Pretty interesting setup. How often do you have to cycle the pump to keep enough pressure in the line going to that injector? Are you using another GPO for that task? How is your mapping set up (in other words what conditions trigger the injector and/or pump? MAP? RPM? Timing advance?)
Sorry for asking so many questions. I'm trying to gather info on controling a water/meth system with stand alone engine managment so I can decide if I should include such a system in my blueprint.


----------



## AAdontworkx3 (Oct 1, 2002)

*Re: (nick526)*

You're on it. A separate GPO for the pump with on/off control, not pulse width. 
Both are setup on MAP, but the injector adds RPMs. At 120kpa, the pump starts and primes the line. At 144kpa and 3k rpms, the fuel injector (on a pulse width GPO) opens at 30 percent of duty cycle. Every 500 rpms I step it up 10 percent until 5.5k, where 80 percent is the max and I'll ride that out until redline. 
That R/C injector is a 310cc and it's setup for pure methanol, not water mix. Not too many people can get away with that unless they're using an SEM, so take advantage of it...


----------



## nick526 (Sep 29, 2006)

*Re: (AAdontworkx3)*

Awesome! Sounds like you've put a lot of time and thought into tuning your system, pretty impressive http://****************.com/smile/emthup.gif
Did you build a base map without methanol first or was your motor speced for methanol from the get-go? Do you actually run a leaner mix when you spary to account for the extra fuel (since you're running 100% meth)?


----------



## AAdontworkx3 (Oct 1, 2002)

*Re: (nick526)*

Started a base map with a conservative tune. As for a leaner mix, tune the car to run without meth. If you try leaning out the fuel mix to compensate for the added meth, your engine will become dependent on it.
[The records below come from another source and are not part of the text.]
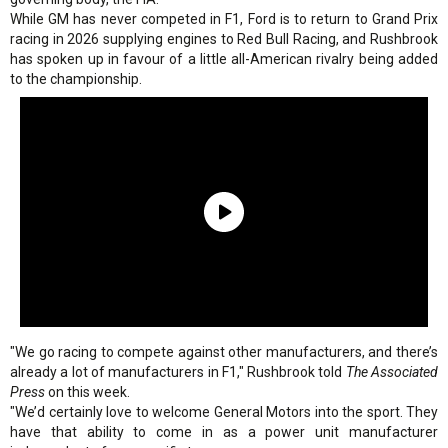
While GM has never competed in F1, Ford is to return to Grand Prix
racing in 2026 supplying engines to Red Bull Racing, and Rushbrook
has spoken up in favour of a little all-American rivalry being added
to the championship.
"We go racing to compete against other manufacturers, and there’s
already a lot of manufacturers in F1," Rushbrook told
The Associated
Press
on this week.
"We’d certainly love to welcome General Motors into the sport. They
have that ability to come in as a power unit manufacturer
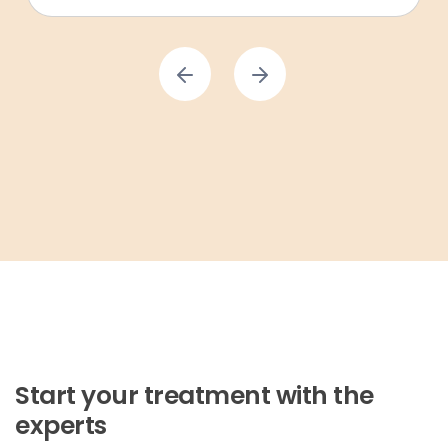
Start your treatment with the
experts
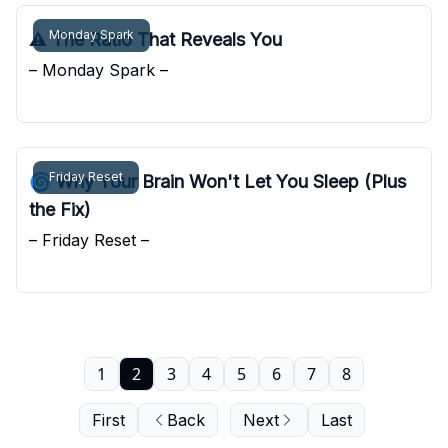
Monday Spark
⚠️ The Ratio That Reveals You
– Monday Spark –
Pocket Sunshine
Friday Reset
🌀 Why Your Brain Won't Let You Sleep (Plus
the Fix)
– Friday Reset –
Pocket Sunshine
1
2
3
4
5
6
7
8
First
Back
Next
Last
This was a mistake for me because I was shooting for a specific WHP goal and the car need methanol to achieve that. The idea was to reach the goal on boost/tuning alone, then throw meth in the mix to calm things down in the combustion chamber. Also, piston were JE "t" rated.
A couple of things I learned in the process: 
- Pure methanol is more forgiving than most think. That's why they run water mix... because chips shrink the tuning window and water gives room for error.
- Good results are dependent on where you place the injector. From what I learned, closer to the intake valves give the engine a kick, similar to nitrous, but becomes extremely corrosive under the high heat. 
- Moving the injector further away from the intake valves cause the meth to evaporate and reduce intake charge temps... try and find a happy medium between these two and you'll get the best results.


----------